Ook het hof acht onvoldoende aannemelijk geworden dat de financiële situatie van [X] aan betaling van het genoemde bedrag in de weg staat. In het bijzonder is niet aannemelijk geworden dat zij niet op een voor haar niet bezwaarlijke wijze kan beschikken over financieringsbronnen buiten de onderneming. Gelet op de overigens door de kantonrechter gehanteerde uitgangspunten - in het bijzonder het zeer lange dienstverband van [geïntimeerde] , diens leeftijd ten tijde van het ontslag en diens functioneren, waaraan het hof toevoegt dat alleszins aannemelijk is geworden dat [geïntimeerde] een uiterst toegewijde en loyale werknemer is geweest - is het hof van oordeel dat van [X] gevergd kan worden dat zij die financieringsbronnen zo nodig aanspreekt.
3.11.
Het voorgaande betekent dat de grieven in principaal beroep falen, dat grief 2 in incidenteel beroep slaagt en dat de overige grieven in incidenteel beroep falen.
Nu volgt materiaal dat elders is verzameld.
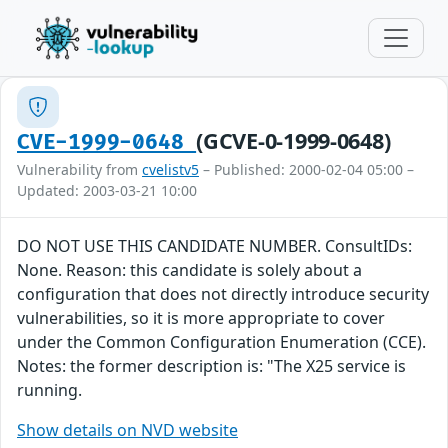
(GCVE-0-1999-0648)
CVE-1999-0648
Vulnerability from
cvelistv5
– Published: 2000-02-04 05:00 –
Updated: 2003-03-21 10:00
DO NOT USE THIS CANDIDATE NUMBER. ConsultIDs:
None. Reason: this candidate is solely about a
configuration that does not directly introduce security
vulnerabilities, so it is more appropriate to cover
under the Common Configuration Enumeration (CCE).
Notes: the former description is: "The X25 service is
running.
Show details on NVD website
Het hof zal [X] alsnog veroordelen tot betaling van een bedrag van € 25.000,- bruto met vernietiging in zoverre van het bestreden vonnis. Bij deze uitkomst bestaat aanleiding [X] te veroordelen in de kosten van het hoger beroep, zowel in principaal als in incidenteel beroep.

4.Beslissing

Het hof:
veroordeelt [X] , met vernietiging van het bestreden vonnis in zoverre, tot betaling aan [geïntimeerde] van een bedrag van € 25.000,- bruto;
bekrachtigt het vonnis voor het overige;
veroordeelt [X] in de kosten van het geding in principaal en incidenteel hoger beroep, tot op heden aan de zijde van [geïntimeerde] in principaal beroep begroot op € 704 ,- aan verschotten en € 2.682,- voor salaris en in incidenteel beroep begroot op € 1.341,- voor salaris;
verklaart dit arrest uitvoerbaar bij voorraad.
Dit arrest is gewezen door mrs. R.J.F. Thiessen, L.A.J. Dun en D. Kingma en door de rolraadsheer in het openbaar uitgesproken op 16 juni 2015.